As the ne plus ultra of unbalanced right-wing thinkers, it's not for me to suggest how the US debate might be balanced in these pages. I have only one theory on column-writing, which is this: at a certain basic level, a columnist has to be right more often than not, otherwise the reader (I use the singular advisedly) is just wasting his time. If I were Robert Fisk, the famed foreign correspondent with decades of experience in the Muslim world, I'd be ashamed to leave the house. Sample Fisk headlines on the Afghan war: "Bush Is Walking Into A Trap", "It Could Become More Costly Than Vietnam". Sample insight on the Iraq war: when the Yanks announced they'd taken Baghdad International Airport, Fisky insisted they hadn't and suggested they'd seized by mistake an old RAF airfield abandoned in the Fifties. It's this kind of unique expertise that has made him so admired around the world, not least in Ireland.

By contrast, readers of this column may have gained the impression that George W Bush will win the Presidential election on November 2nd. If he doesn't, I shall trouble readers of this newspaper no further. It would be ridiculous to continue passing myself off as an incisive analyst of US affairs after I've been exposed as a deluded fool who completely misread the entire situation. In the bright new dawn of the Kerry Administration, you'd deserve better. If that's not an incentive for Irish citizens to smuggle a few illegal campaign contributions the Senator's way, I don't know what is.

But, if, on the other hand, Bush is re-elected, I make one small request of the Irish and European media: you need to re-think your approach to this Presidency... That's all I'm asking for after November 2nd — that the Euroleft chuck the tired gags about "Shrub" the moron, the idiot, the stupid white man that saw them through his first term. Stow the pop psychology, too — the cracks about the "daddy complex" that supposedly led him to topple Saddam. It's already obvious the 43rd Presidency is far more consequential than the 41st: George Bush Sr's place in history will mainly be as the guy who warmed up the name for George Bush Jr. If you're not prepared to give serious thought to the challenge Bush poses to the UN and EU complaceniks, you're never going to understand the times we live in.

If Kerry wins, I'm outta here. If Bush wins, eschewing lazy European condescension for the next four years would be the best way of "balancing the US debate".

Ah, well. Perhaps that was too much to ask for. Later that month, I made the same offer to readers of The Spectator. Do you remember the afternoon of Election Day in the US that year? The first exit polls showed some sort of Kerry landslide. Mid-afternoon Eastern Time is well into the evening London time, and at the US Embassy election night party I'm told that among the many aspects of the surprise Kerry victory discussed by my Speccie and Telegraph colleagues over the chardonnay in Grosvenor Square was the abrupt finish of Steyn's career. Ha! 'Twas not to be:

My hunch that that first Harris poll is the correct one is only that — a hunch that Bush is ahead outside the margin of error.
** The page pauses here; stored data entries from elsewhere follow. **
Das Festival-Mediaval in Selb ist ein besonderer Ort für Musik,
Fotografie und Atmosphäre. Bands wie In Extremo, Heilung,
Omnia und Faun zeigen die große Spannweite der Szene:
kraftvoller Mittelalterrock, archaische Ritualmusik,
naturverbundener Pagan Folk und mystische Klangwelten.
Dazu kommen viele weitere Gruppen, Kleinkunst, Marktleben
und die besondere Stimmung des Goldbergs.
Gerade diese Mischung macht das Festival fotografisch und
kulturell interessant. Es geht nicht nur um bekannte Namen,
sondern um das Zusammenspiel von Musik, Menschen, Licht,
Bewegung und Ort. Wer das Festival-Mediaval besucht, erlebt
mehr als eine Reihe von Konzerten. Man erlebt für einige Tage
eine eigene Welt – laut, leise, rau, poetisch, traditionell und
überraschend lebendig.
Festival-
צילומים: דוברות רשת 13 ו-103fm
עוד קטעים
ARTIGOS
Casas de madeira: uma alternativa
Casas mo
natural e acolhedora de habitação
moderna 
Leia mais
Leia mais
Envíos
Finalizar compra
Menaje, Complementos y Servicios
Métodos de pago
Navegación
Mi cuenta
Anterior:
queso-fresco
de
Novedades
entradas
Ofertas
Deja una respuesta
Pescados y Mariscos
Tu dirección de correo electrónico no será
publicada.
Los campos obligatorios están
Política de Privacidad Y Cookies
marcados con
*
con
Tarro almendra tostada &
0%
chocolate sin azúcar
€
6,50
Unfortunately, on election day, he also has to be ahead outside the margin of lawyer, which is a tougher call. The Democrats already have thousands of chad-chasers circling the courthouses in Florida, Ohio, New Mexico and even New Hampshire, alas. It's important for Bush to win big enough both to compensate for Democrat fraud and to deter litigation.
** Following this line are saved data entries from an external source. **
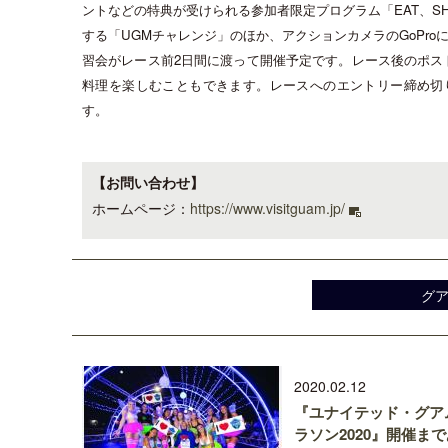
ントなどの特典が受けられる参加者限定プログラム「
EAT
、
S
する「
UGM
チャレンジ」のほか、アクションカメラの
GoPro
習会がレース前
2
日間に渡って開催予定です。レース後のポス
料理を楽しむこともできます。レースへのエントリー締め切
す。
【お問い合わせ】
ホームページ：
https://www.visitguam.jp/
グ
2020.02.12
『ユナイテッド・グア
ラソン2020』開催ま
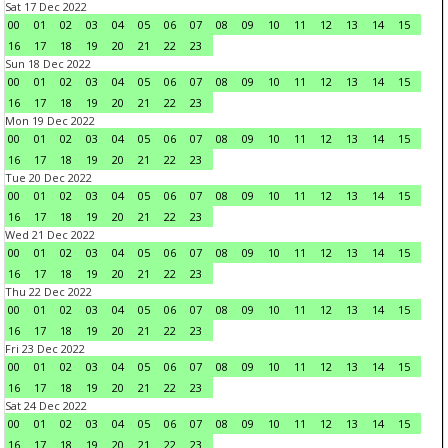
Sat 17 Dec 2022
00
01
02
03
04
05
06
07
08
09
10
11
12
13
14
15
16
17
18
19
20
21
22
23
Sun 18 Dec 2022
00
01
02
03
04
05
06
07
08
09
10
11
12
13
14
15
16
17
18
19
20
21
22
23
Mon 19 Dec 2022
00
01
02
03
04
05
06
07
08
09
10
11
12
13
14
15
16
17
18
19
20
21
22
23
Tue 20 Dec 2022
00
01
02
03
04
05
06
07
08
09
10
11
12
13
14
15
16
17
18
19
20
21
22
23
Wed 21 Dec 2022
00
01
02
03
04
05
06
07
08
09
10
11
12
13
14
15
16
17
18
19
20
21
22
23
Thu 22 Dec 2022
00
01
02
03
04
05
06
07
08
09
10
11
12
13
14
15
16
17
18
19
20
21
22
23
Fri 23 Dec 2022
00
01
02
03
04
05
06
07
08
09
10
11
12
13
14
15
16
17
18
19
20
21
22
23
Sat 24 Dec 2022
00
01
02
03
04
05
06
07
08
09
10
11
12
13
14
15
16
17
18
19
20
21
22
23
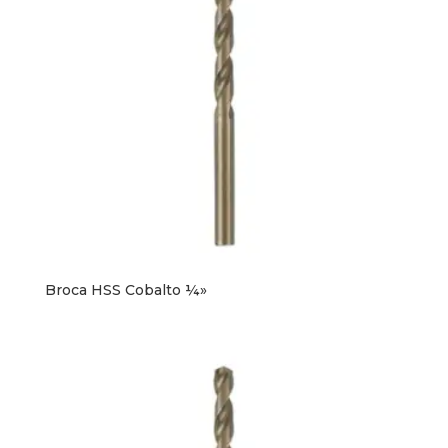
Broca HSS Cobalto ¼»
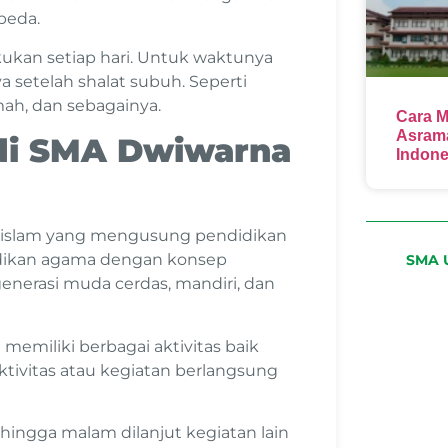
beda.
ukan setiap hari. Untuk waktunya
ya setelah shalat subuh. Seperti
ah, dan sebagainya.
Cara M
Asrama
di SMA Dwiwarna
Indone
h islam yang mengusung pendidikan
idikan agama dengan konsep
SMA U
enerasi muda cerdas, mandiri, dan
 memiliki berbagai aktivitas baik
ivitas atau kegiatan berlangsung
 hingga malam dilanjut kegiatan lain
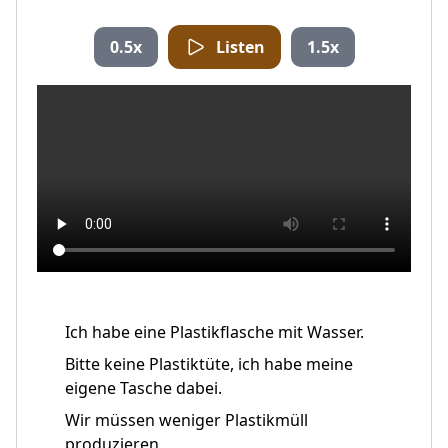
0.5x
Listen
1.5x
Ich habe eine Plastikflasche mit Wasser.
Bitte keine Plastiktüte, ich habe meine
eigene Tasche dabei.
Wir müssen weniger Plastikmüll
produzieren.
In lively elections such as this the media usually run endless features on 'angry white men', a demographic to which they're not notably partial. After 'angry white men' threw out the Democrats' congressional leadership in the 1994 elections, Peter Jennings, the exquisitely condescending Canadian who anchors ABC News, sniffed that 'the voters had a temper tantrum'. But this time round the angry white men are all on the Democrat side, and the media seem to think it's perfectly normal.

The other night, for example, Lawrence O'Donnell, MSNBC's 'Senior Political Analyst' (i.e., Democrat hack), discussed John Kerry with John O'Neill, spokesman for Swift Boat Veterans for Truth. This is a flavour of the senior political analysis offered by the Senior Political Analyst, although for the full effect of his shrieking over Mr O'Neill's attempted answers you really need the big 72-inch screen with quadraphonic surround-sound ranting and digital-quality close-up of his facial contortions:

'That's a lie, John O'Neill! Keep lying, it's all you do! . . . Lies! . . . That's a lie! It's another lie! That's a lie! Absolute lie! . . .

You're just lying. . . It's a pack of lies! . . .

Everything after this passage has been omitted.